>>

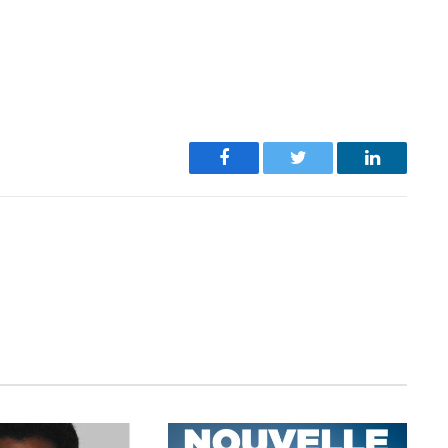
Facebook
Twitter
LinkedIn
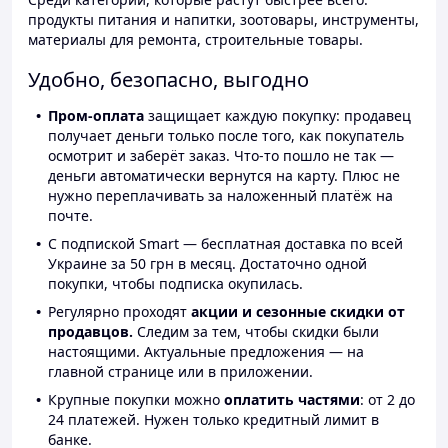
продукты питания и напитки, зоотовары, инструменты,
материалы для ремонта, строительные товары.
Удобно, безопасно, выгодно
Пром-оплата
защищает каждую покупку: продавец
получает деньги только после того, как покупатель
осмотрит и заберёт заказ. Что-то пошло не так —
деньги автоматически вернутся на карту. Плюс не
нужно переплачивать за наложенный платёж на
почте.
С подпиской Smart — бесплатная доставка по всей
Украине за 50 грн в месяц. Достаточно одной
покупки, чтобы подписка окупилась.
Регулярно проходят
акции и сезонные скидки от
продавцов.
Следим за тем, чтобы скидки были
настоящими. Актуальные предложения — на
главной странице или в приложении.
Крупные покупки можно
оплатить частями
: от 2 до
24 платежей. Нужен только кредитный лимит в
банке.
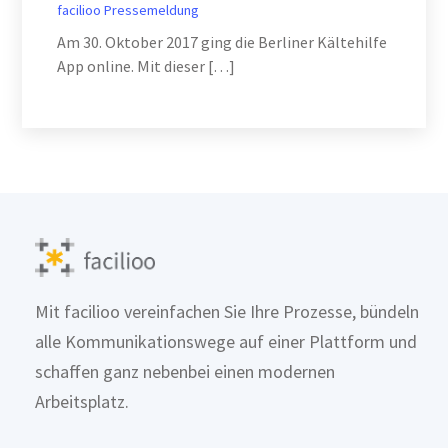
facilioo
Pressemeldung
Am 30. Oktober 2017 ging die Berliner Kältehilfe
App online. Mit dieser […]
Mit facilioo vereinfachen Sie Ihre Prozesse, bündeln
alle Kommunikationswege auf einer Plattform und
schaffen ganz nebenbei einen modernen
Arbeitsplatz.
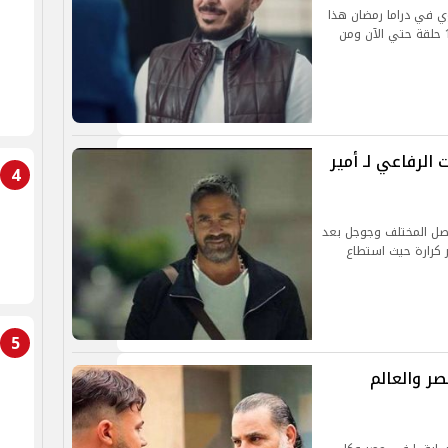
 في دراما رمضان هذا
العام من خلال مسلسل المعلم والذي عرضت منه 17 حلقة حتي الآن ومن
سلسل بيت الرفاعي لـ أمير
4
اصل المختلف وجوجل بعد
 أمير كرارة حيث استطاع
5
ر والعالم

<<
>>

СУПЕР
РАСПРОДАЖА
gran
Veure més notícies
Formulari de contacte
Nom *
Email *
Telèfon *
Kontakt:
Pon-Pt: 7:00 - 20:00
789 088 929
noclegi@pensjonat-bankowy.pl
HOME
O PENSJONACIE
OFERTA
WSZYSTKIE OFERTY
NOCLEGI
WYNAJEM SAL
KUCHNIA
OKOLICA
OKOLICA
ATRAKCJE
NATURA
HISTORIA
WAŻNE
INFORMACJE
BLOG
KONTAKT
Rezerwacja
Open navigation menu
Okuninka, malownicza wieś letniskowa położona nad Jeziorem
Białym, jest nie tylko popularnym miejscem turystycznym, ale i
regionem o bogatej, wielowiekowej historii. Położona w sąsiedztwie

<<
>>

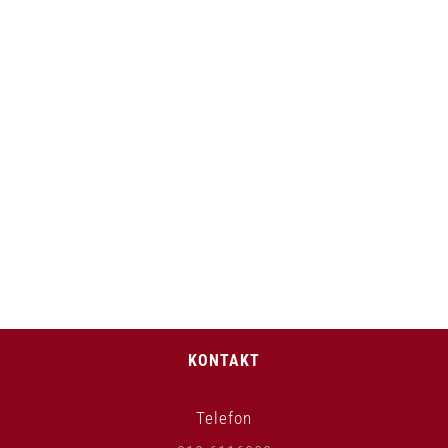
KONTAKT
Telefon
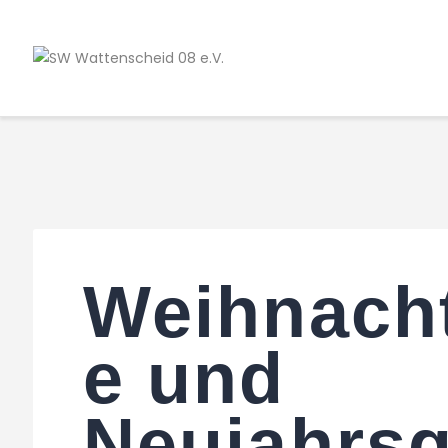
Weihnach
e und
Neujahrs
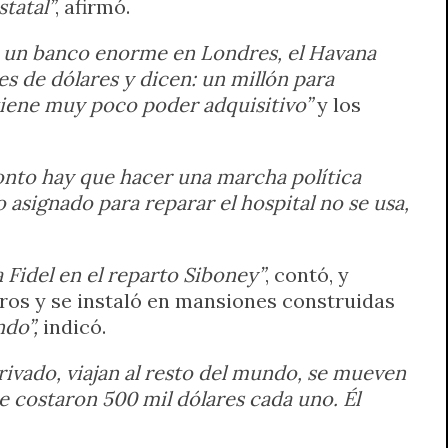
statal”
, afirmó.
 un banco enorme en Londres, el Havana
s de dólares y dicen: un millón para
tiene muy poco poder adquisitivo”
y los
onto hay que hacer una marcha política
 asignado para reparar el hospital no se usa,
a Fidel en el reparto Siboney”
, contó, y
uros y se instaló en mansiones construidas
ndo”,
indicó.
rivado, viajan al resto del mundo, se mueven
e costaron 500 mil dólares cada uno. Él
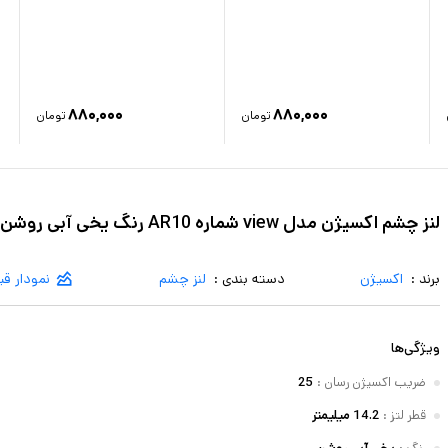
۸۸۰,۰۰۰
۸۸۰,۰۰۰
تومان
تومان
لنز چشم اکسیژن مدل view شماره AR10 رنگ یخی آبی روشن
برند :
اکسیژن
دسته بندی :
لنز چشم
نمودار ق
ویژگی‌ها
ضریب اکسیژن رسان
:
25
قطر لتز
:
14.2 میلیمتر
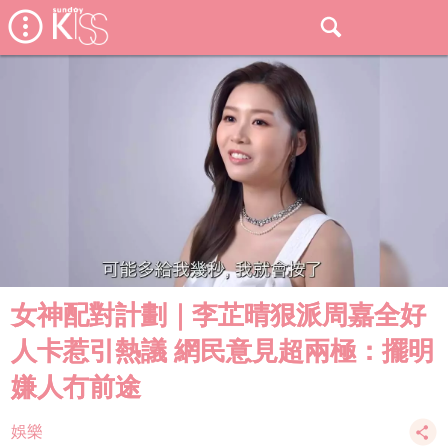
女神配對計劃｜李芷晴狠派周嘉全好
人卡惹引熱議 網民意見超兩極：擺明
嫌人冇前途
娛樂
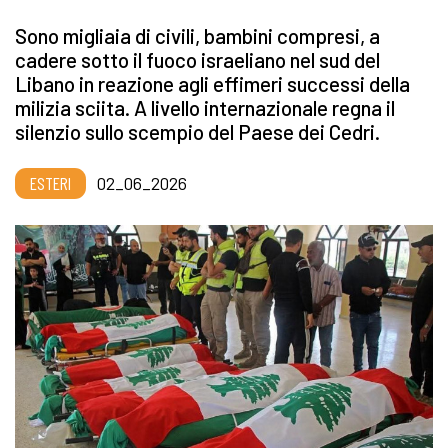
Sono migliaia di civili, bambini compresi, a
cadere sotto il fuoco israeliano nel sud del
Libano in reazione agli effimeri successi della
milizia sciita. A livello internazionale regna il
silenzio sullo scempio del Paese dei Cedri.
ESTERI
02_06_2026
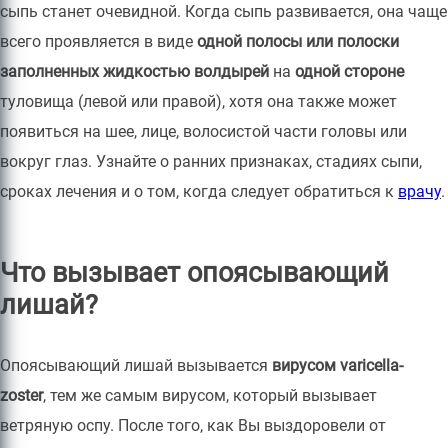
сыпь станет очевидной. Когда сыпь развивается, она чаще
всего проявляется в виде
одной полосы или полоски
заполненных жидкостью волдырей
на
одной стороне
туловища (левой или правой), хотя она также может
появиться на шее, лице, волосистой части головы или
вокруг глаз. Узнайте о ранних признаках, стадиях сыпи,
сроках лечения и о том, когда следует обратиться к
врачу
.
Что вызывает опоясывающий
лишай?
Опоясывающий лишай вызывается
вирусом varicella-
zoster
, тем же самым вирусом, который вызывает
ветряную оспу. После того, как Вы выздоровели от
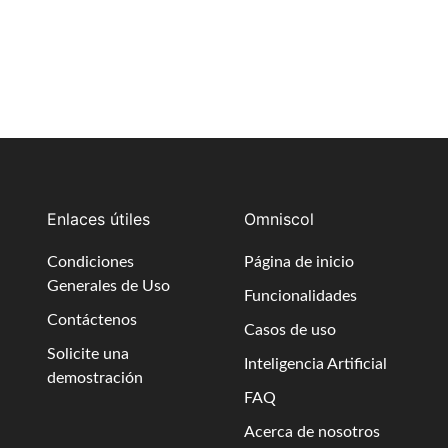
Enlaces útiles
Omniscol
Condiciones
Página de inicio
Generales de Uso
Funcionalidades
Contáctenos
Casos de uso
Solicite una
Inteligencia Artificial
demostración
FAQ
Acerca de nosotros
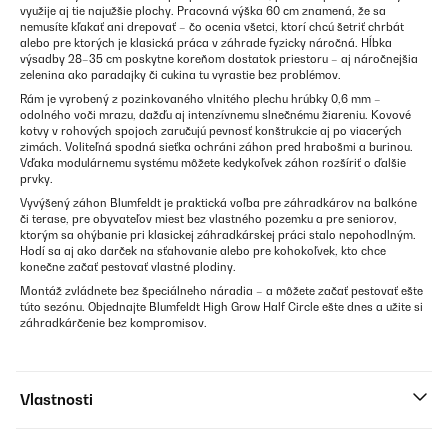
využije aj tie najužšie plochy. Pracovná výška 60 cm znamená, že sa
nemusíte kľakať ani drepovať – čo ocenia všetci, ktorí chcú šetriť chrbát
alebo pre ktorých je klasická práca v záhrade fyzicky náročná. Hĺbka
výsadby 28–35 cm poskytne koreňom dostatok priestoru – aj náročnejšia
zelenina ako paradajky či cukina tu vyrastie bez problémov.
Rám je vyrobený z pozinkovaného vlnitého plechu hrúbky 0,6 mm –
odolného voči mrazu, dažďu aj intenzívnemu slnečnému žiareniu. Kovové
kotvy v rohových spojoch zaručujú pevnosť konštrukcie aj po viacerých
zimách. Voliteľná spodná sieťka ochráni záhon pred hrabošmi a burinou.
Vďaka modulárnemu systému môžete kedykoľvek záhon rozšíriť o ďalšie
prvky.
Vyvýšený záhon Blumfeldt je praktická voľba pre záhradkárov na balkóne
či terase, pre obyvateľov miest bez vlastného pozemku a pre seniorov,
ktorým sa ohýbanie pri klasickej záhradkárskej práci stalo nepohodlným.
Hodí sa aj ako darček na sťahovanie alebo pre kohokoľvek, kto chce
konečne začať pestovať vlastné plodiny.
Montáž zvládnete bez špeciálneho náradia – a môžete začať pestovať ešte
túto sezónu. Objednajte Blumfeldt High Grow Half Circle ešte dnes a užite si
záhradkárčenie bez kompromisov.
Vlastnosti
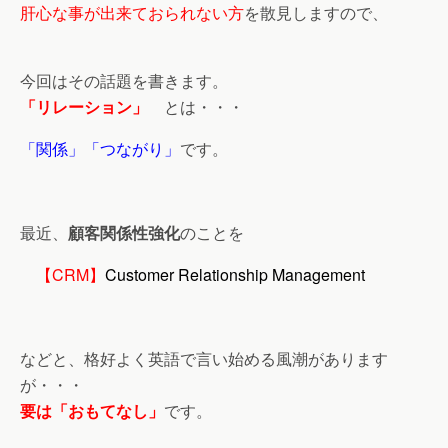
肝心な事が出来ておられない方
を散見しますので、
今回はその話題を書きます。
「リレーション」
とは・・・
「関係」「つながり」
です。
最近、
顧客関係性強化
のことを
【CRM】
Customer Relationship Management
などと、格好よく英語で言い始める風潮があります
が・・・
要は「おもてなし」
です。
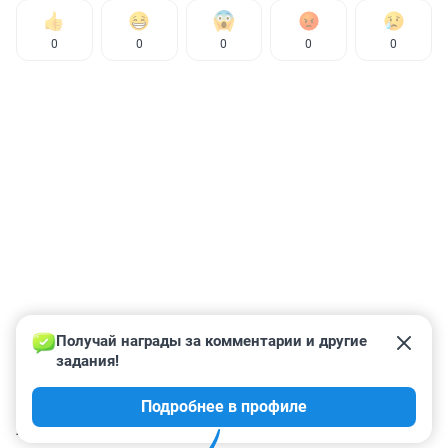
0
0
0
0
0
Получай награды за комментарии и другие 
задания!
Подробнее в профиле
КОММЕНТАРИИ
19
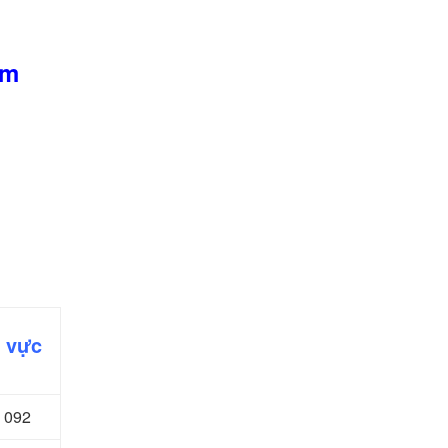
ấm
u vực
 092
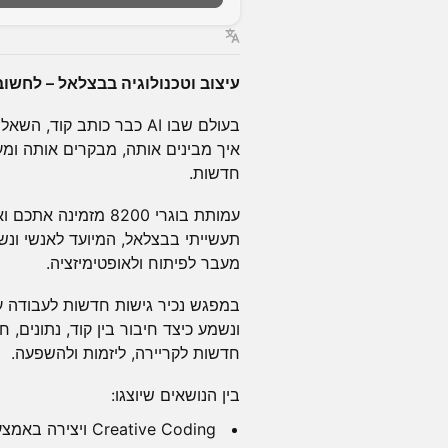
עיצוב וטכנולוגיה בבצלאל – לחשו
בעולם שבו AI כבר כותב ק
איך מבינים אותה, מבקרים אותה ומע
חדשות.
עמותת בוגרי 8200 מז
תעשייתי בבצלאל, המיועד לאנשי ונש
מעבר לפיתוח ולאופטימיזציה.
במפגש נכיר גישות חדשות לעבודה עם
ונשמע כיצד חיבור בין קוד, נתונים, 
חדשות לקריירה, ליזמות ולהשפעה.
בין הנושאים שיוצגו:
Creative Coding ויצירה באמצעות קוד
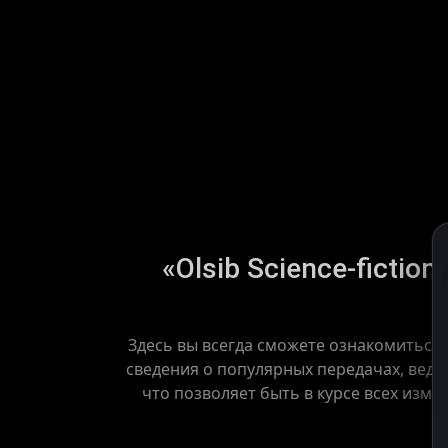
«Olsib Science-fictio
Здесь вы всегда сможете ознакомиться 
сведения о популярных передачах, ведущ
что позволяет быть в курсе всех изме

<<

# Instructions for the task:
Which lines of the material above hold the string "деньги"? Pull them out.

# Your solution:
получает деньги только после того, как покупатель
деньги автоматически вернутся на карту. Плюс не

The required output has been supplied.